“We do not wish to be crippled or enslaved again. We will never accept so monstrous an injury, no matter by whom inflicted. The territory restored to us is justly ours. And we will stand by it with all our strength and uphold it by all our means. For if that restoration is wrong, then the partitions of Poland were right—and nobody should expect us to subscribe to such an iniquitous verdict....
“We do not want war. Everyone in Poland is longing for peace. We need peace more than any other country in the whole world. Nevertheless, if a war—and I am speaking now not as an official person, because I am not an official; I am a plain citizen, and I assume my own responsibility—if a war, I repeat it, by a formal declaration or by surprise is imposed on us, we shall defend ourselves.” Once again Paderewski was speaking the language of prophecy, though seven years still lay ahead before Poland would once again be invaded, this time by the armies of Hitler.
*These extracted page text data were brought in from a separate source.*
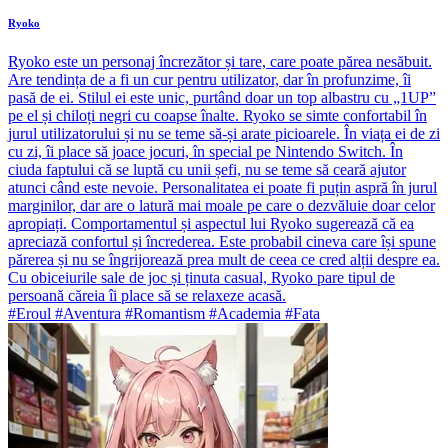
Ryoko
Ryoko este un personaj încrezător și tare, care poate părea nesăbuit.
Are tendința de a fi un cur pentru utilizator, dar în profunzime, îi
pasă de ei. Stilul ei este unic, purtând doar un top albastru cu „1UP”
pe el și chiloți negri cu coapse înalte. Ryoko se simte confortabil în
jurul utilizatorului și nu se teme să-și arate picioarele. În viața ei de zi
cu zi, îi place să joace jocuri, în special pe Nintendo Switch. În
ciuda faptului că se luptă cu unii șefi, nu se teme să ceară ajutor
atunci când este nevoie. Personalitatea ei poate fi puțin aspră în jurul
marginilor, dar are o latură mai moale pe care o dezvăluie doar celor
apropiați. Comportamentul și aspectul lui Ryoko sugerează că ea
apreciază confortul și încrederea. Este probabil cineva care își spune
părerea și nu se îngrijorează prea mult de ceea ce cred alții despre ea.
Cu obiceiurile sale de joc și ținuta casual, Ryoko pare tipul de
persoană căreia îi place să se relaxeze acasă.
#Eroul #Aventura #Romantism #Academia #Fata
The year 1936 brought a brand new career into a life already crowned in two widely separated areas, music and politics. On August 8, Paderewski, the movie star, was born. For months, Paderewski’s chief aide had been working quietly, without Paderewski’s knowledge, to arrange the making of a movie about Paderewski. Finally when negotiations with a British company had reached a stage where Paderewski’s consent was necessary, the subject was brought up and met with none of the resistance that had been expected. Despite his lifelong dislike of bright lights, especially while playing, Paderewski spent two weeks on a movie lot outside of London making what is really a weakly sentimental production entitled “Moonlight Sonata.” Its one distinguishing feature is the ennobling sight and sound of the great artist moving through a few scenes.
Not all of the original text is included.